In hindsight, Quarantine was never the best title for Ubisoft Montreal's Rainbow Six: Siege spin-off. Not just because of its unfortunate timing with real world events, but because Rainbow Six Extraction – as it's now known – is concerned with precisely the opposite of quarantining.
Your squad of three Operators aren't supposed to hunker down for weeks with a Netflix subscription and an endless supply of snacks. Their mission is to enter Rainbow Six Extraction's alien-infested zones, complete their assigned tasks, and get the hell out of dodge before things start to turn sideways.
And believe me, having now spent a significant amount of time exploring those zones for myself, I can assure you that no one would want to spend a single minute of quarantine within them, even if it meant getting to enjoy a two week holiday in Seychelles.
"We wanted a name that better reflected where the game had gotten to," says game designer Alicia Fortier of the project's new moniker. "The aim was to make something that is riffing off of the Rainbow Six universe, but in a completely new angle than what people are used to."
Name of the game
Set several years after the events of Siege's competitive showdowns, Rainbow Six Extraction imagines a future where aliens have superseded terrorists as enemy number one for Team Rainbow. A parasitic extra-terrestrial force known as the Archæans have spread across the planet, and it's up to our team of elite Operators to put an end to the outbreak.
You'll do so by heading into their nests and completing up to three randomly assigned objectives of escalating difficulty, which can range from luring an Elite enemy back to base for research purposes, to destroying their bioorganic infrastructure with some well-placed C4. After completing each objective, however, you'll need to make a decision to either to begin the next, or exfiltrate out of the zone with your life still intact. That choice folds a risk-reward dimension into play that echoes a similar structure to Call of Duty's recent Zombies modes, especially as both health, ammo, and Operator abilities are far from infinite, with only a few opportunities to resupply between objectives.
One of the more interesting variants on those objectives borrows ideas from an unlikely source in the form of the XCOM series. Should your Operator fall in the quarantine zone, and your teammates fail to haul your body back to the exil point, they'll become Missing in Action, and you won't be able to play as them again until you rescue them from the map in which they were downed. This rescue mission will take the form of an objective all of its own, as you attempt to pry the Operators comatose body from an eldritch Archæan tree before their life source is drained completely.

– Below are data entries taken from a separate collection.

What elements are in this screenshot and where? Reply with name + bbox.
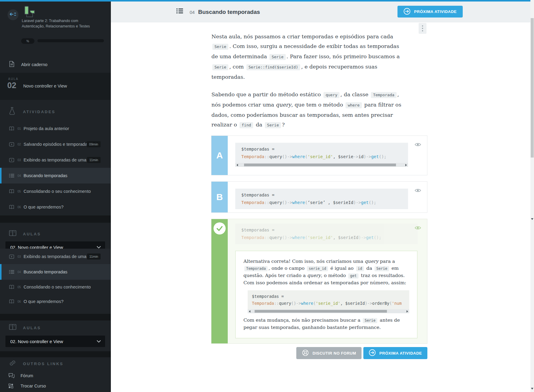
collapse-arrow-icon — [10, 12, 16, 18]
open-notebook-label: Abrir caderno — [21, 62, 47, 67]
sidebar-item-activity-05[interactable]: 05 Consolidando o seu conhecimento — [0, 183, 111, 199]
horizontal-scrollbar[interactable] — [248, 309, 409, 313]
lesson-dropdown-2[interactable]: 02. Novo controller e View — [5, 336, 105, 347]
scroll-right-arrow[interactable] — [405, 164, 407, 166]
progress-bar — [37, 39, 104, 42]
option-letter-b: B — [211, 182, 228, 212]
sidebar-item-activity-01[interactable]: 01 Projeto da aula anterior — [0, 121, 111, 136]
discuss-forum-button[interactable]: DISCUTIR NO FORUM — [296, 347, 362, 359]
progress-percent-badge: % — [21, 38, 34, 44]
duration-badge: 09min — [87, 141, 101, 147]
book-icon — [9, 299, 15, 304]
page-scrollbar[interactable] — [530, 0, 534, 392]
top-accent-bar — [0, 0, 534, 2]
activity-title: Buscando temporadas — [198, 9, 260, 15]
arrow-right-circle-icon — [404, 8, 410, 16]
scrollbar-thumb[interactable] — [531, 18, 534, 158]
next-activity-button-bottom[interactable]: PRÓXIMA ATIVIDADE — [363, 347, 427, 359]
aulas-section-label-2: AULAS — [23, 326, 41, 330]
video-icon — [9, 142, 15, 147]
flask-icon — [9, 107, 15, 116]
forum-wheel-icon — [302, 349, 309, 357]
chat-icon — [8, 373, 16, 378]
code-block: $temporadas = Temporada::query()->where(… — [235, 189, 408, 209]
duration-badge: 11min — [87, 253, 101, 260]
scroll-right-arrow[interactable] — [407, 310, 408, 313]
explanation-box: Alternativa correta! Com isso, nós criar… — [235, 251, 417, 338]
correct-option-column — [211, 219, 228, 343]
eye-icon[interactable] — [415, 188, 421, 193]
aulas-section-label: AULAS — [23, 232, 41, 236]
chevron-down-icon — [97, 246, 101, 248]
explanation-paragraph: Com esta mudança, nós não precisamos bus… — [243, 317, 409, 331]
option-body: $temporadas = Temporada::query()->where(… — [228, 219, 427, 343]
sidebar-item-aula-activity-05[interactable]: 05 Consolidando o seu conhecimento — [0, 279, 111, 295]
section-divider — [0, 351, 111, 357]
sidebar-item-activity-03[interactable]: 03 Exibindo as temporadas de uma ... 11m… — [0, 152, 111, 168]
video-icon — [9, 158, 15, 162]
activity-number: 04 — [190, 10, 195, 15]
sidebar-item-aula-activity-06[interactable]: 06 O que aprendemos? — [0, 294, 111, 309]
more-options-button[interactable] — [419, 23, 426, 34]
other-links-label: OUTROS LINKS — [23, 362, 63, 366]
sidebar-item-aula-activity-04-active[interactable]: 04 Buscando temporadas — [0, 264, 111, 280]
explanation-paragraph: Alternativa correta! Com isso, nós criar… — [243, 258, 409, 286]
other-links-section-header: OUTROS LINKS — [0, 359, 111, 368]
activity-header: 04 Buscando temporadas PRÓXIMA ATIVIDADE — [111, 2, 534, 22]
question-paragraph: Nesta aula, nós passamos a criar tempora… — [211, 32, 405, 82]
list-icon — [9, 270, 15, 274]
lesson-number: 02 — [7, 81, 16, 90]
sidebar-item-activity-02[interactable]: 02 Salvando episódios e temporadas 09min — [0, 136, 111, 152]
answer-option-correct[interactable]: $temporadas = Temporada::query()->where(… — [211, 219, 427, 344]
lesson-tag: AULA — [8, 77, 18, 81]
duration-badge: 11min — [87, 157, 101, 163]
activities-section-header: ATIVIDADES — [0, 107, 111, 116]
collapse-sidebar-button[interactable] — [8, 9, 18, 20]
course-title: Laravel parte 2: Trabalhando com Autenti… — [22, 18, 100, 29]
activities-section-label: ATIVIDADES — [23, 110, 56, 114]
scrollbar-thumb[interactable] — [255, 310, 387, 313]
scrollbar-thumb[interactable] — [244, 164, 396, 166]
book-icon — [9, 285, 15, 289]
code-block: $temporadas = Temporada::query()->where(… — [235, 224, 418, 244]
code-block: $temporadas = Temporada::query()->where(… — [248, 290, 409, 313]
footer-actions: DISCUTIR NO FORUM PRÓXIMA ATIVIDADE — [211, 347, 427, 359]
option-body: $temporadas = Temporada::query()->where(… — [228, 182, 427, 212]
answer-option-b[interactable]: B $temporadas = Temporada::query()->wher… — [211, 181, 427, 213]
document-icon — [9, 61, 14, 68]
section-divider — [0, 314, 111, 320]
sidebar-item-activity-04-active[interactable]: 04 Buscando temporadas — [0, 168, 111, 183]
question-text: Nesta aula, nós passamos a criar tempora… — [211, 32, 405, 138]
eye-icon[interactable] — [415, 226, 421, 231]
open-notebook-button[interactable]: Abrir caderno — [0, 58, 111, 71]
answer-option-a[interactable]: A $temporadas = Temporada::query()->wher… — [211, 135, 427, 175]
list-icon — [176, 8, 183, 14]
chevron-down-icon — [97, 340, 101, 343]
question-paragraph: Sabendo que a partir do método estático … — [211, 90, 405, 130]
sidebar-item-activity-06[interactable]: 06 O que aprendemos? — [0, 199, 111, 215]
horizontal-scrollbar[interactable] — [235, 163, 408, 167]
next-activity-button-top[interactable]: PRÓXIMA ATIVIDADE — [397, 6, 463, 18]
open-book-icon — [9, 324, 16, 331]
scroll-left-arrow[interactable] — [249, 310, 250, 313]
sidebar-link-trocar-curso[interactable]: Trocar Curso — [0, 381, 111, 391]
eye-icon[interactable] — [415, 142, 421, 148]
aulas-section-header-2: AULAS — [0, 323, 111, 332]
main-content: 04 Buscando temporadas PRÓXIMA ATIVIDADE… — [111, 2, 534, 392]
section-divider — [0, 215, 111, 223]
scroll-left-arrow[interactable] — [236, 164, 238, 166]
open-book-icon — [9, 230, 16, 237]
sidebar-link-forum[interactable]: Fórum — [0, 371, 111, 381]
book-icon — [9, 189, 15, 194]
sidebar-item-aula-activity-03[interactable]: 03 Exibindo as temporadas de uma ... 11m… — [0, 249, 111, 264]
video-icon — [9, 254, 15, 259]
aulas-section-header: AULAS — [0, 229, 111, 238]
grid-icon — [8, 384, 16, 388]
link-icon — [9, 360, 16, 368]
arrow-right-circle-icon — [369, 349, 376, 357]
scroll-down-arrow[interactable] — [531, 218, 533, 220]
option-body: $temporadas = Temporada::query()->where(… — [228, 136, 427, 175]
list-icon — [9, 174, 15, 178]
scroll-down-arrow[interactable] — [531, 388, 533, 390]
option-letter-a: A — [211, 136, 228, 175]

While Extraction won't ever kill your Operators permanently, as can be the case in XCOM, this more lasting penalty for failure raises the stakes of each mission, encouraging more cautious, considered, co-operative runs amongst squads, where every life really does count. Fortier does explain, however, that an in-game failsafe assures you'll always have someone to play as, so as to prevent losing all of your Operators until there's no one left to save them.
"The Missing in Action system is really crucial to creating that sense of tension within the game," she continues. "We wanted to make sure that this was the sort of co-op game that still felt fair, but you feel like there's a risk, as though you're putting it all on the line, and whether you succeed or not is deserved based on the actions you took in the match. It's something that was really important to our game loop. But we had to be really mindful about how we implemented it."

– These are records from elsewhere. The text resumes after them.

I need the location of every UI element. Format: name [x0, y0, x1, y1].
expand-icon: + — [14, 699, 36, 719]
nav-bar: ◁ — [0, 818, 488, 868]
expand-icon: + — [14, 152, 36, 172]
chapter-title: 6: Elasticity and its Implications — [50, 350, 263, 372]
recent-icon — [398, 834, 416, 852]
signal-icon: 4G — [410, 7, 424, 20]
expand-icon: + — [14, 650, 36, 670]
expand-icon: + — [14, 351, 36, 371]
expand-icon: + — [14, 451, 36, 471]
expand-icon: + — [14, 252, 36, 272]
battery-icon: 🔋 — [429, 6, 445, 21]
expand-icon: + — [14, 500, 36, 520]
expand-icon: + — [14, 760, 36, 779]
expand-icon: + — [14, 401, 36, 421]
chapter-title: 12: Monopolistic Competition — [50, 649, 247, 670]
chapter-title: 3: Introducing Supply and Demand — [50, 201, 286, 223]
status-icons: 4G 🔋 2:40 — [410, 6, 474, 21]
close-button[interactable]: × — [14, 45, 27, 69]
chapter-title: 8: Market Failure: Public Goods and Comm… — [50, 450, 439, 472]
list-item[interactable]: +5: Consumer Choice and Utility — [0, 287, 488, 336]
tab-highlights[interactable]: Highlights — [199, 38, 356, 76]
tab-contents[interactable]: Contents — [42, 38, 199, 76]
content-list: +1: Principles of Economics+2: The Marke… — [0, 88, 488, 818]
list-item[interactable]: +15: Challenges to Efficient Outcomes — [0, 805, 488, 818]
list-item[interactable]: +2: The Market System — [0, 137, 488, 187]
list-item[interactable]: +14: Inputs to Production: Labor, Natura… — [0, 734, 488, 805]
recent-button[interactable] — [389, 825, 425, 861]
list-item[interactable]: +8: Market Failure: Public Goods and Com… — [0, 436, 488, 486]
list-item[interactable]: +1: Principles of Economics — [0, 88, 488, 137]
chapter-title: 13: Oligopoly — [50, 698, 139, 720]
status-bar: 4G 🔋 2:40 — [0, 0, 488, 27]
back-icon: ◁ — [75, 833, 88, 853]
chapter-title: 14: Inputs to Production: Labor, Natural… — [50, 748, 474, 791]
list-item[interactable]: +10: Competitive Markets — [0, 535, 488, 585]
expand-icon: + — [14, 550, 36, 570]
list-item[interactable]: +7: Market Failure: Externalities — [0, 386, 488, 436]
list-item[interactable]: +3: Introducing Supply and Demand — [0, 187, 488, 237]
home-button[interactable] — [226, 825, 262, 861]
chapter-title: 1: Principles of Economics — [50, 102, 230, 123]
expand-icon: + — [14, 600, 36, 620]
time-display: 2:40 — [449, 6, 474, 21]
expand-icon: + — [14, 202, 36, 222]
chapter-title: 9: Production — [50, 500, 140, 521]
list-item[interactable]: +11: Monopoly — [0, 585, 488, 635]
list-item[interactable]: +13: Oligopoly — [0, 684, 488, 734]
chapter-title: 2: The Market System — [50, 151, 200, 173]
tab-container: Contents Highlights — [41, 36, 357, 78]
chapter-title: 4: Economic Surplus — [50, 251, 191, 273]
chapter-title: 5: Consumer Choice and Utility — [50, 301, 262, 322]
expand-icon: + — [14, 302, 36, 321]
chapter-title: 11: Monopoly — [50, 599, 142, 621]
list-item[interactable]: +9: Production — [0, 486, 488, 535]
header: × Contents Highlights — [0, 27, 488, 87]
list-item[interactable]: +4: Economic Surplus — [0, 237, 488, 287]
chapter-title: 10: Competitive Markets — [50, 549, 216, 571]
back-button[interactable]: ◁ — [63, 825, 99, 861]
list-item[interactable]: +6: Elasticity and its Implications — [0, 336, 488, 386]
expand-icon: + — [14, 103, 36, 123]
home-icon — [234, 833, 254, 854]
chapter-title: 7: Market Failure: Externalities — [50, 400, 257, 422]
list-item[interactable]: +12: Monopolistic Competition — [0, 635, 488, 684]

And the more Operators you have at your disposal, the better, as team composition in Extraction is as critical as it is in Siege. A number of familiar faces, such as Sledge and Hibana, are still enlisted in Extraction's future timeline, but Ubisoft Montreal has also introduced new Operators specifically designed around the game's co-op, PvE focus. "It's a good introduction to the Rainbow Six universe," says Fortier of Extraction's cast of super skilled soldiers, "but it's also a great attraction for existing Siege players."
No room for error
For those teams that do make it to the third and final objective in Extraction's levels, don't expect a cakewalk. Ubisoft Montreal has intentionally designed a shooter that places a premium on survival, as opposed to power fantasies. Take Sprawl; a calcifying slime which coats the floors, walls, and ceilings of environments in real time, slowing any players and buffing any Archæans who come into contact with it. Players can shoot at the Sprawl to push back against its spread and carve out paths for themselves, but it doesn't take long for entire rooms to be covered in the stuff if you're not careful, creating hellish situations where you're not sure whether to shoot at the goo beneath your feet, or the hordes running headfirst towards your friends.

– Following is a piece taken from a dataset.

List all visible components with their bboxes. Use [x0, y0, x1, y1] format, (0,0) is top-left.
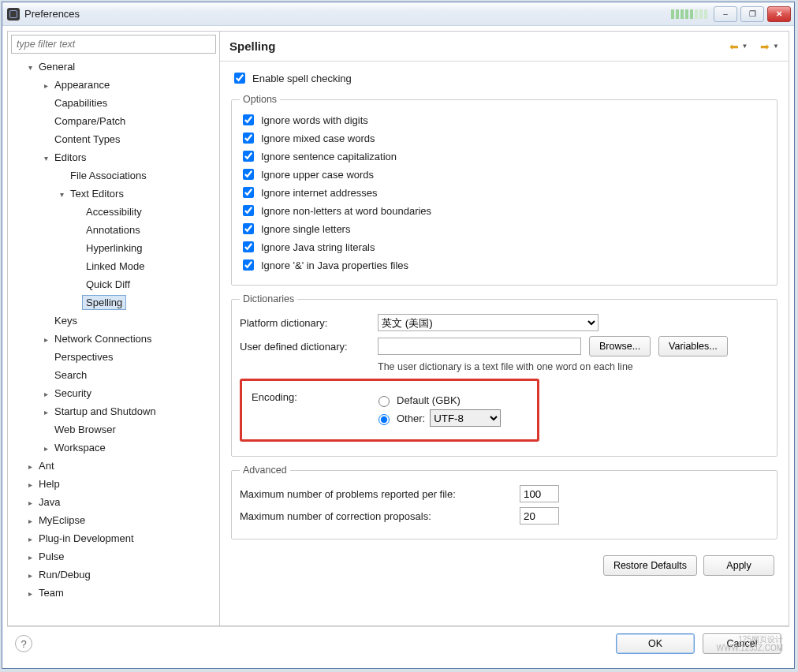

"We designed Sprawl to be a really dynamic system," explains Fortier. "It considers where the enemies are going to be spawning, it reacts when it's shot, and it has implications on gameplay for both your squad and the AI. Working on the Sprawl has opened a million doors that are way more complicated than you first expect, especially in a game that has destruction, but our tech team really worked hard to carry that through and bring it to the best level of experience."
Ubisoft Montreal hopes to be able to support Rainbow Six Extraction with new content and updates well beyond its launch day later this year. While my hands-on makes it hard to know whether the game holds the same degree of replay value as its Siege counterpart, the ongoing legacy of that live service proves that Ubisoft knows what it's doing when it comes to giving Team Rainbow plenty of new things to do.
Fortier isn't able to give specifics of what that might look like for Extraction, as the team is simply focused on preparing Extraction for launch in the not-too-distant future. After almost two years of radio silence, she says, the team at Ubisoft Montreal couldn't be more excited to finally show what it's been cooking up: "We're lucky enough to have a group of players who are really, really excited for this new experience; people who are very much hungry for a co-op. PvE Rainbow Six game. We're very happy to be able to deliver this to that audience."